Question

Explain why the value of the heat of neutralization of strong acids by the strong base is constant?

Answer 1

Because it's really the same reaction. It's just clevetly disguised. See below for how to see through the disguise.

Explanation:

This is an example of net ionic equations. When there are ions in solution, it is often individual ions that react rather than the substances you originally dissolved.
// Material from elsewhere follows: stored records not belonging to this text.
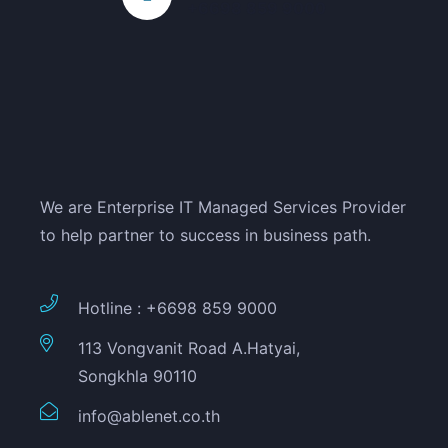
+6698 859 9000
We are Enterprise IT Managed Services Provider
to help partner to success in business path.
Hotline : +6698 859 9000
113 Vongvanit Road A.Hatyai,
Songkhla 90110
info@ablenet.co.th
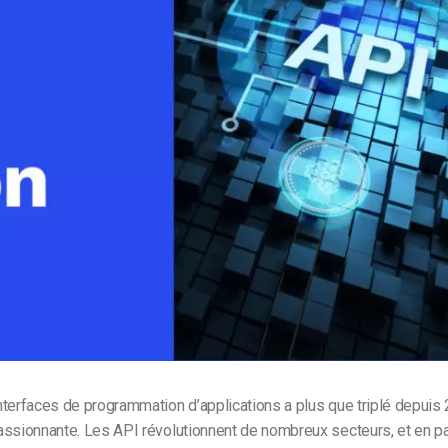
Monétisation vidéo
té
Marketing vidéo
terfaces de programmation d’applications a plus que triplé depuis 
ssionnante. Les API révolutionnent de nombreux secteurs, et en part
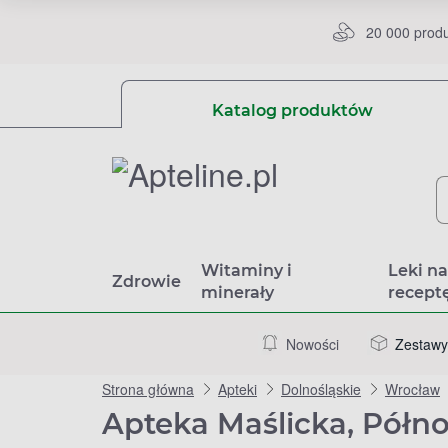
20 000 prod
Katalog produktów
Witaminy i
Leki n
Zdrowie
minerały
recept
Nowości
Zestawy
Strona główna
Apteki
Dolnośląskie
Wrocław
Apteka Maślicka, Półn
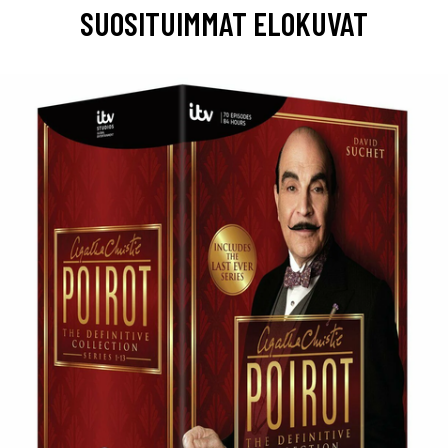
SUOSITUIMMAT ELOKUVAT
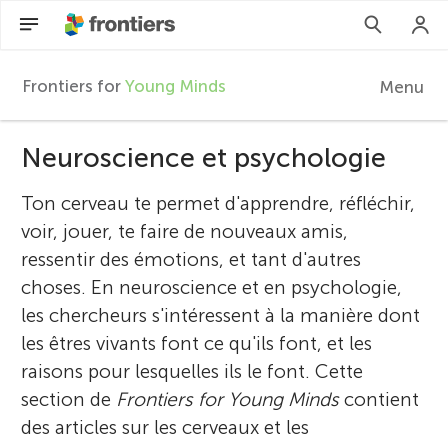
Frontiers for
Young Minds
Menu
F
r
Neuroscience et psychologie
FR
Articles
Ton cerveau te permet d'apprendre, réfléchir,
o
voir, jouer, te faire de nouveaux amis,
Participer
ressentir des émotions, et tant d'autres
n
choses. En neuroscience et en psychologie,
les chercheurs s'intéressent à la manière dont
t
les êtres vivants font ce qu'ils font, et les
raisons pour lesquelles ils le font. Cette
i
section de
Frontiers for Young Minds
contient
des articles sur les cerveaux et les
e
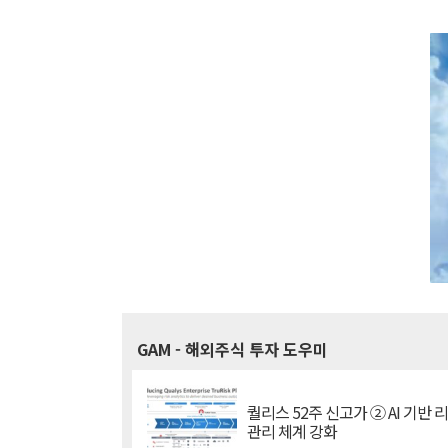
GAM
- 해외주식 투자 도우미
퀄리스 52주 신고가 ② AI 기반 
관리 체계 강화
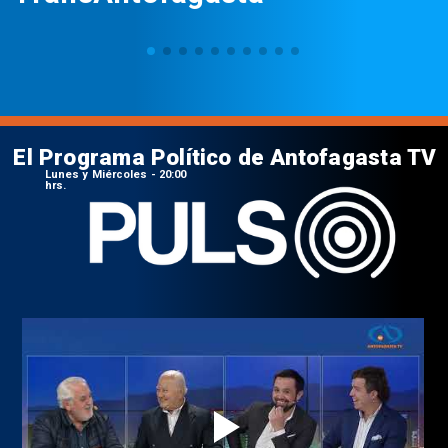
El Programa Político de Antofagasta TV
Lunes y Miércoles - 20:00
hrs.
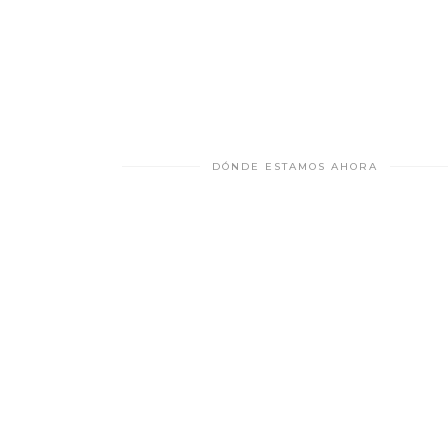
DÓNDE ESTAMOS AHORA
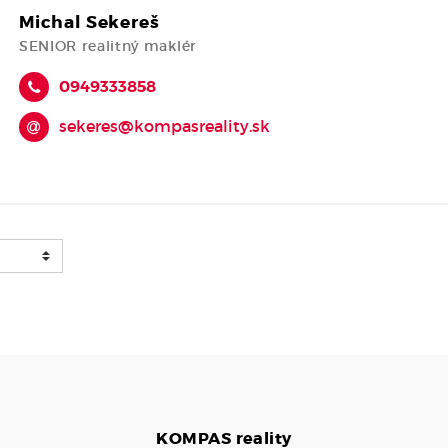
Michal Sekereš
SENIOR realitný maklér
0949333858
sekeres@kompasreality.sk
KOMPAS
reality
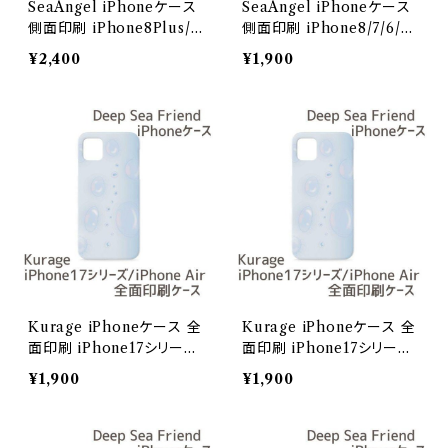
SeaAngel iPhoneケース
SeaAngel iPhoneケース
側面印刷 iPhone8Plus/7
側面印刷 iPhone8/7/6/6
Plus/6Plus/6sPlus【Dee
s/SE2/SE3【Deep Sea Fr
¥2,400
¥1,900
p Sea Friends】
iends】
Kurage iPhoneケース 全
Kurage iPhoneケース 全
面印刷 iPhone17シリーズ
面印刷 iPhone17シリーズ
/ iPhoneAir【Deep Sea F
/ iPhoneAir【Deep Sea F
¥1,900
¥1,900
riends】/iPhone17
riends】/iPhone17Pro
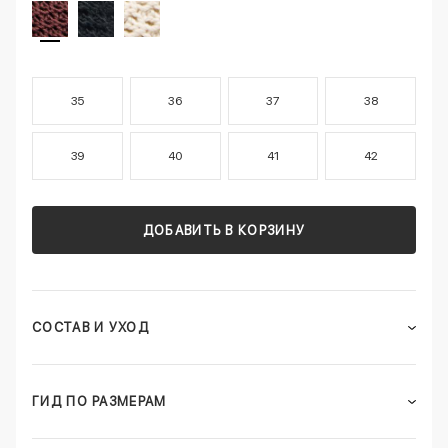
35
36
37
38
39
40
41
42
ДОБАВИТЬ В КОРЗИНУ
СОСТАВ И УХОД
ГИД ПО РАЗМЕРАМ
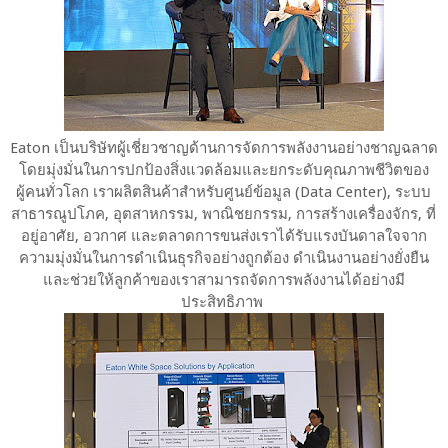
Eaton
เป็นบริษัทผู้เชี่ยวชาญด้านการจัดการพลังงานอย่างชาญฉลาด
โดยมุ่งมั่นในการปกป้องสิ่งแวดล้อมและยกระดับคุณภาพชีวิตของ
ผู้คนทั่วโลก เราผลิตสินค้าสำหรับศูนย์ข้อมูล (Data Center), ระบบ
สาธารณูปโภค, อุตสาหกรรม, พาณิชยกรรม, การสร้างเครื่องจักร, ที่
อยู่อาศัย, อวกาศ และตลาดการขนส่งเราได้รับแรงบันดาลใจจาก
ความมุ่งมั่นในการดำเนินธุรกิจอย่างถูกต้อง ดำเนินงานอย่างยั่งยืน
และช่วยให้ลูกค้าของเราสามารถจัดการพลังงานได้อย่างมี
ประสิทธิภาพ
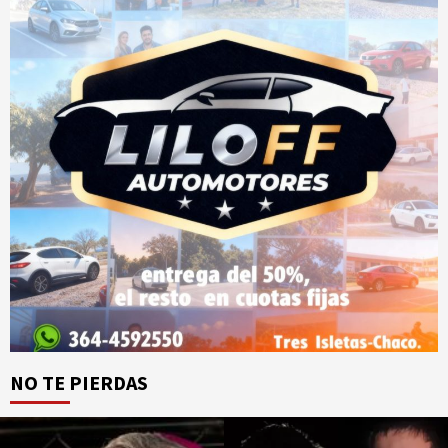
NO TE PIERDAS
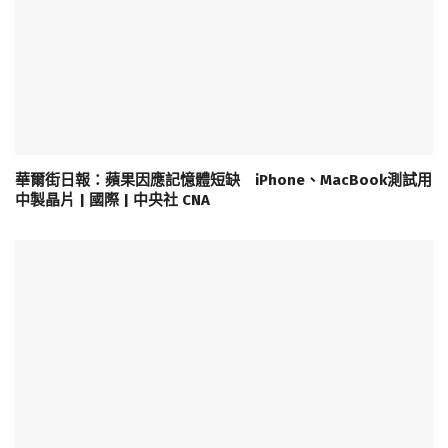
華爾街日報：蘋果因應記憶體短缺 iPhone、MacBook測試用
中製晶片 | 國際 | 中央社 CNA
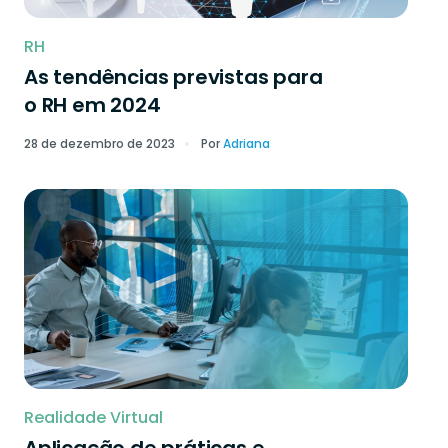
RH
As tendências previstas para
o RH em 2024
28 de dezembro de 2023
Por
Adriana
Realidade Virtual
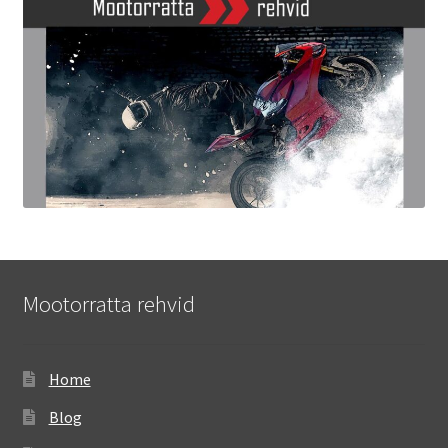
Mootorratta rehvid
Home
Blog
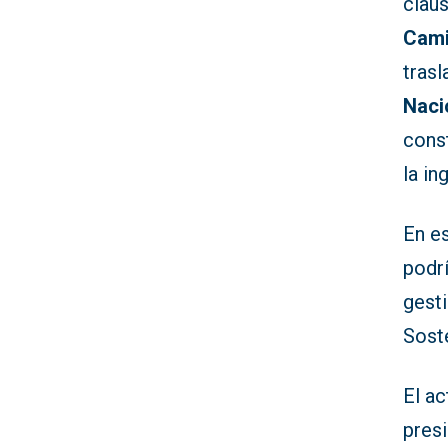
claus
Cami
trasl
Naci
cons
la in
En es
podrí
gesti
Soste
El ac
pres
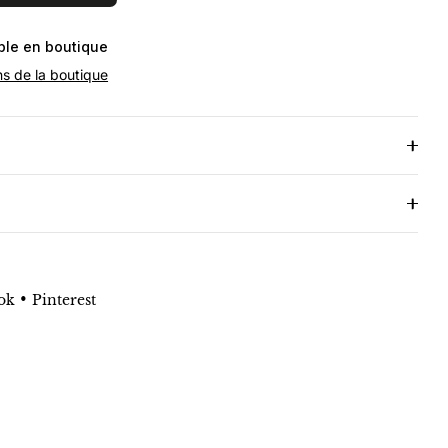
ible en boutique
ns de la boutique
•
ok
Pinterest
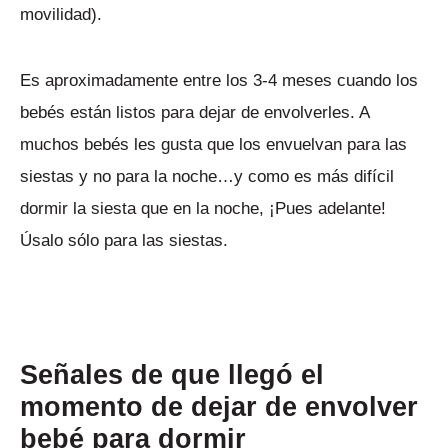
movilidad).
Es aproximadamente entre los 3-4 meses cuando los
bebés están listos para dejar de envolverles. A
muchos bebés les gusta que los envuelvan para las
siestas y no para la noche…y como es más difícil
dormir la siesta que en la noche, ¡Pues adelante!
Úsalo sólo para las siestas.
Señales de que llegó el
momento de dejar de envolver
bebé para dormir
Let us compare two neutralization reactions with strong acids and strong bases. Remember that strong acids and bases are completely dissociated into ions, and so are the salts they form.

Reaction 1:

`color(red)("HCl"+"NaOH"\rightarrow "NaCl"+"H"_2"O")`

Reaction 2:

`color(blue)("HNO"_3+"KOH"\rightarrow "KNO"_3+"H"_2"O")`

The strong acids and bases are dissociated into ions and so are the salts, so we should really render the equations in terms of ions:

`color(red)("H"^+(aq)+"Cl"^{-}(aq)+"Na"^+(aq)+"OH"^{-}(aq)\rightarrow "Na"^+(aq)+"Cl"^{-}(aq)+"H"_2"O")`

`color(blue)("H"^+(aq)+"NO"_3^{-}(aq)+"K"^+(aq)+"OH"^{-}(aq)\rightarrow "K"^+(aq)+"NO"_3^{-}(aq)+"H"_2"O")`

In the first reaction rendered in red, note that the sodium and chloride ions are the same on both sides; they are "spectators" that do not really react. Only the aqueous hydrogen and hydroxide ions, formed when the strong acid and base dissociated, really react. So we cancel out the spectator ions and are left with the real neutralization reaction:

`color(red)("H"^+(aq)+"OH"^{-}(aq)\rightarrow "H"_2"O")`

The same thing happens with the second reaction. The potassium and nitrate ions are spectators and canceling them out gives:

`color(blue)("H"^+(aq)+"OH"^{-}(aq)\rightarrow "H"_2"O")`

Both reactions are now the same in terms of the ions that really react; they both have the same net ionic equation. So they have the same heat of reaction.